YOUR GOAL: An exact copy of the listing is required, with its pictures removed.

DATA SHOWN:
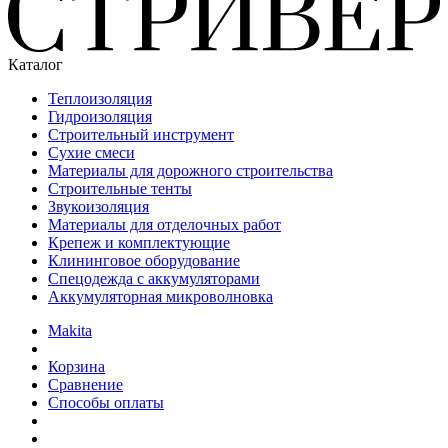
Каталог
Теплоизоляция
Гидроизоляция
Строительный инструмент
Сухие смеси
Материалы для дорожного строительства
Строительные тенты
Звукоизоляция
Материалы для отделочных работ
Крепеж и комплектующие
Клининговое оборудование
Спецодежда с аккумуляторами
Аккумуляторная микроволновка
Makita
Корзина
Сравнение
Способы оплаты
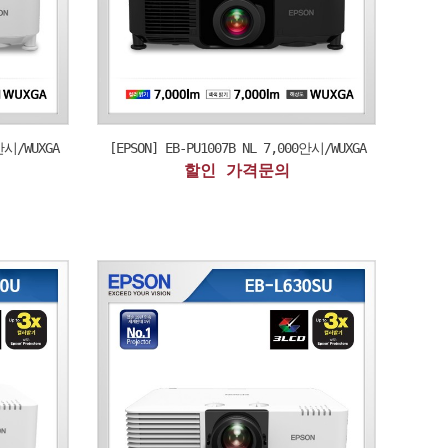
안시/WUXGA
[EPSON] EB-PU1007B NL 7,000안시/WUXGA
할인 가격문의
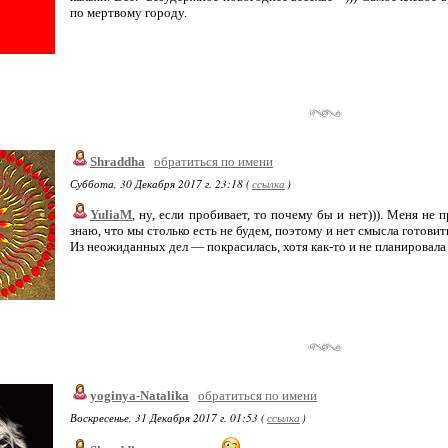
по мертвому городу.
Shraddha
обратиться по имени
Суббота, 30 Декабря 2017 г. 23:18 (
ссылка
)
YuliaM
, ну, если пробивает, то почему бы и нет))). Меня не 
знаю, что мы столько есть не будем, поэтому и нет смысла готовит
Из неожиданных дел — покрасилась, хотя как-то и не планировала 
yoginya-Natalika
обратиться по имени
Воскресенье, 31 Декабря 2017 г. 01:53 (
ссылка
)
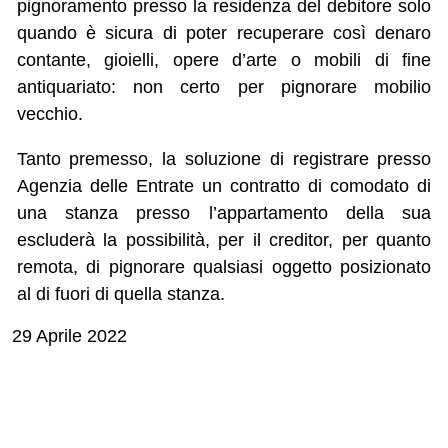
pignoramento presso la residenza del debitore solo
quando è sicura di poter recuperare così denaro
contante, gioielli, opere d’arte o mobili di fine
antiquariato: non certo per pignorare mobilio
vecchio.
Tanto premesso, la soluzione di registrare presso
Agenzia delle Entrate un contratto di comodato di
una stanza presso l’appartamento della sua
escluderà la possibilità, per il creditor, per quanto
remota, di pignorare qualsiasi oggetto posizionato
al di fuori di quella stanza.
29 Aprile 2022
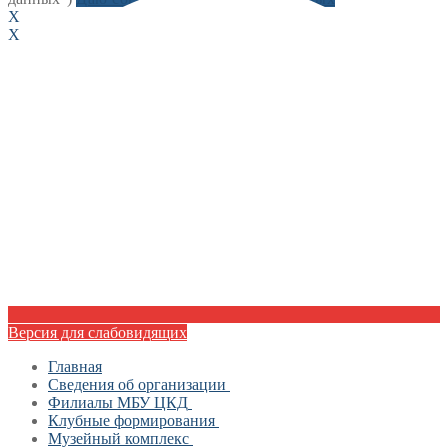
X
X
Версия для слабовидящих
Главная
Сведения об организации
Филиалы МБУ ЦКД
Документы
Клубные формирования
МБУ «Центр культуры и досуга»
Достижения
Музейный комплекс
Образцовый хореографический ансамбль
Филиал Апрелевский ДК
История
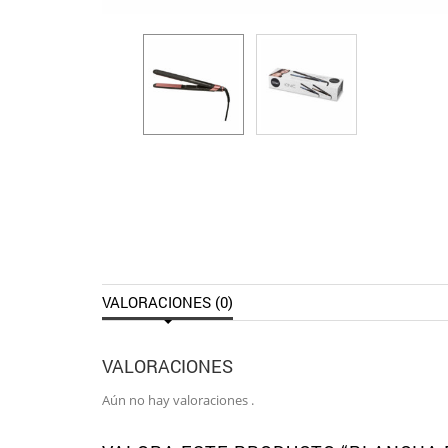
VALORACIONES (0)
VALORACIONES
Aún no hay valoraciones .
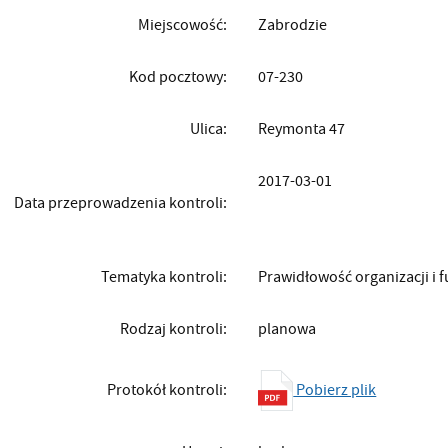
Miejscowość:
Zabrodzie
Kod pocztowy:
07-230
Ulica:
Reymonta 47
2017-03-01
Data przeprowadzenia kontroli:
Tematyka kontroli:
Prawidłowość organizacji i 
Rodzaj kontroli:
planowa
Pobierz plik
Protokół kontroli:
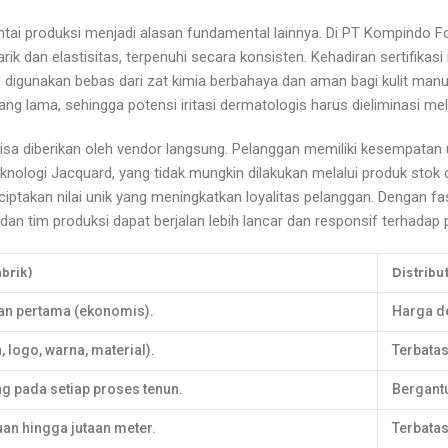
i lantai produksi menjadi alasan fundamental lainnya. Di PT Kompindo
arik dan elastisitas, terpenuhi secara konsisten. Kehadiran sertifik
gunakan bebas dari zat kimia berbahaya dan aman bagi kulit manusia
 lama, sehingga potensi iritasi dermatologis harus dieliminasi melalu
 bisa diberikan oleh vendor langsung. Pelanggan memiliki kesempatan
ogi Jacquard, yang tidak mungkin dilakukan melalui produk stok di t
iptakan nilai unik yang meningkatkan loyalitas pelanggan. Dengan fa
 dan tim produksi dapat berjalan lebih lancar dan responsif terhada
brik)
Distribu
an pertama (ekonomis).
Harga d
, logo, warna, material).
Terbatas
 pada setiap proses tenun.
Bergantu
an hingga jutaan meter.
Terbatas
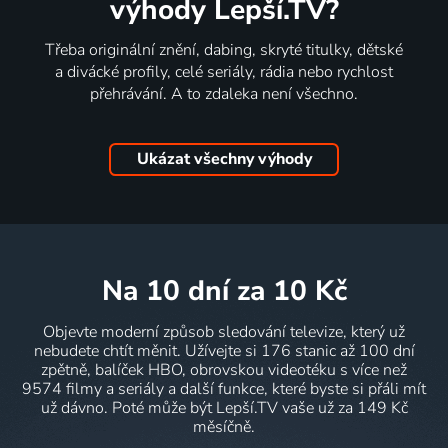
výhody Lepší.TV?
Třeba originální znění, dabing, skryté titulky, dětské
a divácké profily, celé seriály, rádia nebo rychlost
přehrávání. A to zdaleka není všechno.
Ukázat všechny výhody
na 10 dní
za 10 Kč
Objevte moderní způsob sledování televize, který už
nebudete chtít měnit. Užívejte si 176 stanic až 100 dní
zpětně, balíček HBO, obrovskou videotéku s více než
9574 filmy a seriály a další funkce, které byste si přáli mít
už dávno. Poté může být Lepší.TV vaše už za 149 Kč
měsíčně.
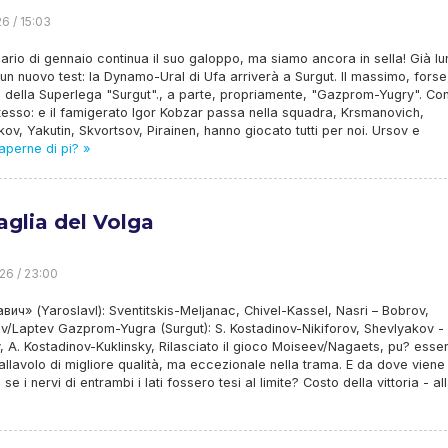
6 / 15:03
dario di gennaio continua il suo galoppo, ma siamo ancora in sella! Già lu
un nuovo test: la Dynamo-Ural di Ufa arriverà a Surgut. Il massimo, forse
 della Superlega "Surgut"., a parte, propriamente, "Gazprom-Yugry". Co
tesso: e il famigerato Igor Kobzar passa nella squadra, Krsmanovich,
ov, Yakutin, Skvortsov, Pirainen, hanno giocato tutti per noi. Ursov e
aperne di pi? »
aglia del Volga
26 / 23:00
ич» (Yaroslavl): Sventitskis-Meljanac, Chivel-Kassel, Nasri – Bobrov,
v/Laptev Gazprom-Yugra (Surgut): S. Kostadinov-Nikiforov, Shevlyakov -
 A. Kostadinov-Kuklinsky, Rilasciato il gioco Moiseev/Nagaets, pu? esse
allavolo di migliore qualità, ma eccezionale nella trama. E da dove viene 
 se i nervi di entrambi i lati fossero tesi al limite? Costo della vittoria - al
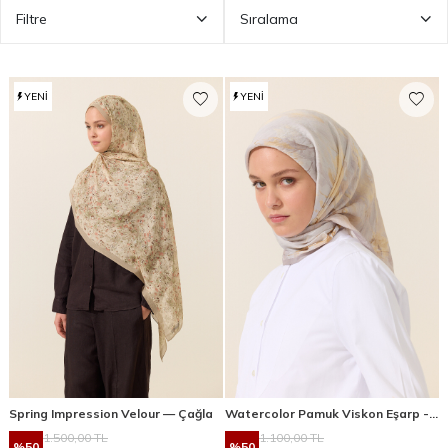
Filtre
Sıralama
YENI
YENI
Spring Impression Velour — Çağla
Watercolor Pamuk Viskon Eşarp - Gri Sarı
1.500,00
TL
1.100,00
TL
%
50
%
50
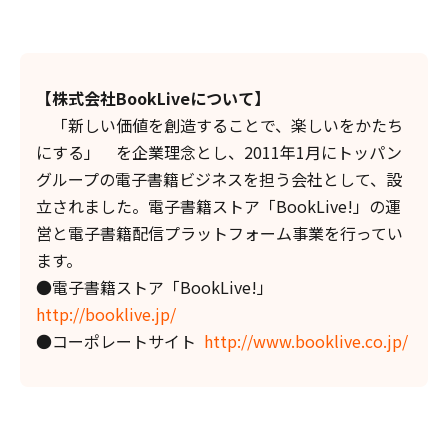
【株式会社BookLiveについて】
「新しい価値を創造することで、楽しいをかたち
にする」 を企業理念とし、2011年1月にトッパン
グループの電子書籍ビジネスを担う会社として、設
立されました。電子書籍ストア「BookLive!」の運
営と電子書籍配信プラットフォーム事業を行ってい
ます。
●電子書籍ストア「BookLive!」
http://booklive.jp/
●コーポレートサイト
http://www.booklive.co.jp/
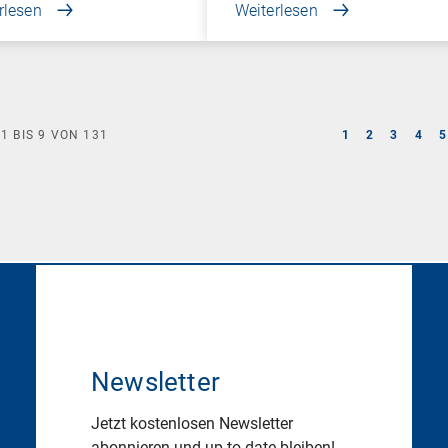
rlesen
Weiterlesen
E
1
BIS
9
VON
131
1
2
3
4
5
Newsletter
Jetzt kostenlosen Newsletter
abonnieren und up-to-date bleiben!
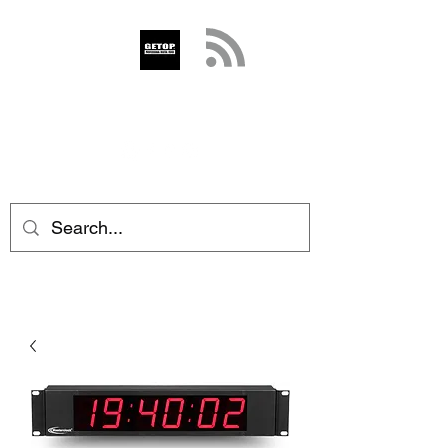
GETOP
info@getop.com
02 7720 9899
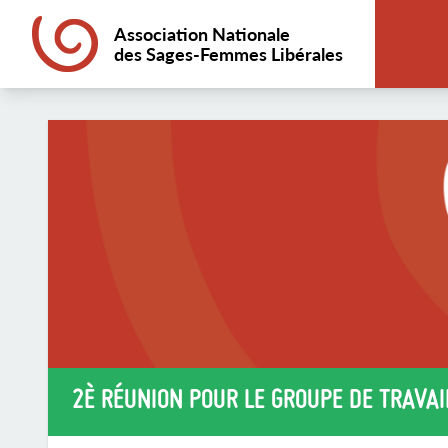
Association Nationale
des Sages-Femmes Libérales
2È RÉUNION POUR LE GROUPE DE TRAVAI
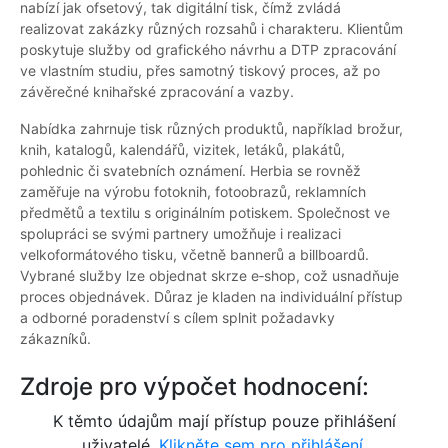
nabízí jak ofsetový, tak digitální tisk, čímž zvládá
realizovat zakázky různých rozsahů i charakteru. Klientům
poskytuje služby od grafického návrhu a DTP zpracování
ve vlastním studiu, přes samotný tiskový proces, až po
závěrečné knihařské zpracování a vazby.
Nabídka zahrnuje tisk různých produktů, například brožur,
knih, katalogů, kalendářů, vizitek, letáků, plakátů,
pohlednic či svatebních oznámení. Herbia se rovněž
zaměřuje na výrobu fotoknih, fotoobrazů, reklamních
předmětů a textilu s originálním potiskem. Společnost ve
spolupráci se svými partnery umožňuje i realizaci
velkoformátového tisku, včetně bannerů a billboardů.
Vybrané služby lze objednat skrze e‑shop, což usnadňuje
proces objednávek. Důraz je kladen na individuální přístup
a odborné poradenství s cílem splnit požadavky
zákazníků.
Zdroje pro výpočet hodnocení:
K těmto údajům mají přístup pouze přihlášení
uživatelé.
Klikněte sem pro přihlášení.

WRITTEN SOLUTION:
Каталог
Теплоизоляция
Гидроизоляция
Строительный инструмент
Сухие смеси
Материалы для дорожного строительства
Строительные тенты
Звукоизоляция
Материалы для отделочных работ
Крепеж и комплектующие
Клининговое оборудование
Спецодежда с аккумуляторами
Аккумуляторная микроволновка
Makita
Корзина
Сравнение
Способы оплаты
안시/WUXGA
[EPSON] EB-PU1007B NL 7,000안시/WUXGA
할인 가격문의
по мертвому городу.
Shraddha
обратиться по имени
Суббота, 30 Декабря 2017 г. 23:18 (
ссылка
)
YuliaM
, ну, если пробивает, то почему бы и нет))). Меня не 
знаю, что мы столько есть не будем, поэтому и нет смысла готовит
Из неожиданных дел — покрасилась, хотя как-то и не планировала 
yoginya-Natalika
обратиться по имени
Воскресенье, 31 Декабря 2017 г. 01:53 (
ссылка
)
pignoramento presso la residenza del debitore solo
quando è sicura di poter recuperare così denaro
contante, gioielli, opere d’arte o mobili di fine
antiquariato: non certo per pignorare mobilio
vecchio.
Tanto premesso, la soluzione di registrare presso
Agenzia delle Entrate un contratto di comodato di
una stanza presso l’appartamento della sua
escluderà la possibilità, per il creditor, per quanto
remota, di pignorare qualsiasi oggetto posizionato
al di fuori di quella stanza.
29 Aprile 2022
X
X
Версия для слабовидящих
Главная
Сведения об организации
Филиалы МБУ ЦКД
Документы
Клубные формирования
МБУ «Центр культуры и досуга»
Достижения
Музейный комплекс
Образцовый хореографический ансамбль
Филиал Апрелевский ДК
История
VALORACIONES (0)
VALORACIONES
Aún no hay valoraciones .
Miejscowość:
Zabrodzie
Kod pocztowy:
07-230
Ulica:
Reymonta 47
2017-03-01
Data przeprowadzenia kontroli:
Tematyka kontroli:
Prawidłowość organizacji i 
Rodzaj kontroli:
planowa
Pobierz plik
Protokół kontroli:
i lantai produksi menjadi alasan fundamental lainnya. Di PT Kompindo
arik dan elastisitas, terpenuhi secara konsisten. Kehadiran sertifik
gunakan bebas dari zat kimia berbahaya dan aman bagi kulit manusia
 lama, sehingga potensi iritasi dermatologis harus dieliminasi melalu
 bisa diberikan oleh vendor langsung. Pelanggan memiliki kesempatan
ogi Jacquard, yang tidak mungkin dilakukan melalui produk stok di t
iptakan nilai unik yang meningkatkan loyalitas pelanggan. Dengan fa
 dan tim produksi dapat berjalan lebih lancar dan responsif terhada
brik)
Distribu
an pertama (ekonomis).
Harga d
, logo, warna, material).
Terbatas
 pada setiap proses tenun.
Bergantu
an hingga jutaan meter.
Terbatas
výhody Lepší.TV?
Třeba originální znění, dabing, skryté titulky, dětské
a divácké profily, celé seriály, rádia nebo rychlost
přehrávání. A to zdaleka není všechno.
Ukázat všechny výhody
na 10 dní
za 10 Kč
Objevte moderní způsob sledování televize, který už
nebudete chtít měnit. Užívejte si 176 stanic až 100 dní
zpětně, balíček HBO, obrovskou videotéku s více než
9574 filmy a seriály a další funkce, které byste si přáli mít
už dávno. Poté může být Lepší.TV vaše už za 149 Kč
měsíčně.
6 / 15:03
dario di gennaio continua il suo galoppo, ma siamo ancora in sella! Già lu
un nuovo test: la Dynamo-Ural di Ufa arriverà a Surgut. Il massimo, forse
 della Superlega "Surgut"., a parte, propriamente, "Gazprom-Yugry". Co
tesso: e il famigerato Igor Kobzar passa nella squadra, Krsmanovich,
ov, Yakutin, Skvortsov, Pirainen, hanno giocato tutti per noi. Ursov e
aperne di pi? »
aglia del Volga
26 / 23:00
ич» (Yaroslavl): Sventitskis-Meljanac, Chivel-Kassel, Nasri – Bobrov,
v/Laptev Gazprom-Yugra (Surgut): S. Kostadinov-Nikiforov, Shevlyakov -
 A. Kostadinov-Kuklinsky, Rilasciato il gioco Moiseev/Nagaets, pu? esse
allavolo di migliore qualità, ma eccezionale nella trama. E da dove viene 
 se i nervi di entrambi i lati fossero tesi al limite? Costo della vittoria - al
Filtre
Sıralama
YENI
YENI
Spring Impression Velour — Çağla
Watercolor Pamuk Viskon Eşarp - Gri Sarı
1.500,00
TL
1.100,00
TL
%
50
%
50
【株式会社BookLiveについて】
「新しい価値を創造することで、楽しいをかたち
にする」 を企業理念とし、2011年1月にトッパン
グループの電子書籍ビジネスを担う会社として、設
立されました。電子書籍ストア「BookLive!」の運
営と電子書籍配信プラットフォーム事業を行ってい
ます。
●電子書籍ストア「BookLive!」
http://booklive.jp/
●コーポレートサイト
http://www.booklive.co.jp/
rlesen
Weiterlesen
E
1
BIS
9
VON
131
1
2
3
4
5
Newsletter
Jetzt kostenlosen Newsletter
abonnieren und up-to-date bleiben!
GETOP
info@getop.com
02 7720 9899
Association Nationale
des Sages-Femmes Libérales
2È RÉUNION POUR LE GROUPE DE TRAVAI
nabízí jak ofsetový, tak digitální tisk, čímž zvládá
realizovat zakázky různých rozsahů i charakteru. Klientům
poskytuje služby od grafického návrhu a DTP zpracování
ve vlastním studiu, přes samotný tiskový proces, až po
závěrečné knihařské zpracování a vazby.
Nabídka zahrnuje tisk různých produktů, například brožur,
knih, katalogů, kalendářů, vizitek, letáků, plakátů,
pohlednic či svatebních oznámení. Herbia se rovněž
zaměřuje na výrobu fotoknih, fotoobrazů, reklamních
předmětů a textilu s originálním potiskem. Společnost ve
spolupráci se svými partnery umožňuje i realizaci
velkoformátového tisku, včetně bannerů a billboardů.
Vybrané služby lze objednat skrze e‑shop, což usnadňuje
proces objednávek. Důraz je kladen na individuální přístup
a odborné poradenství s cílem splnit požadavky
zákazníků.
Zdroje pro výpočet hodnocení:
K těmto údajům mají přístup pouze přihlášení
uživatelé.
Klikněte sem pro přihlášení.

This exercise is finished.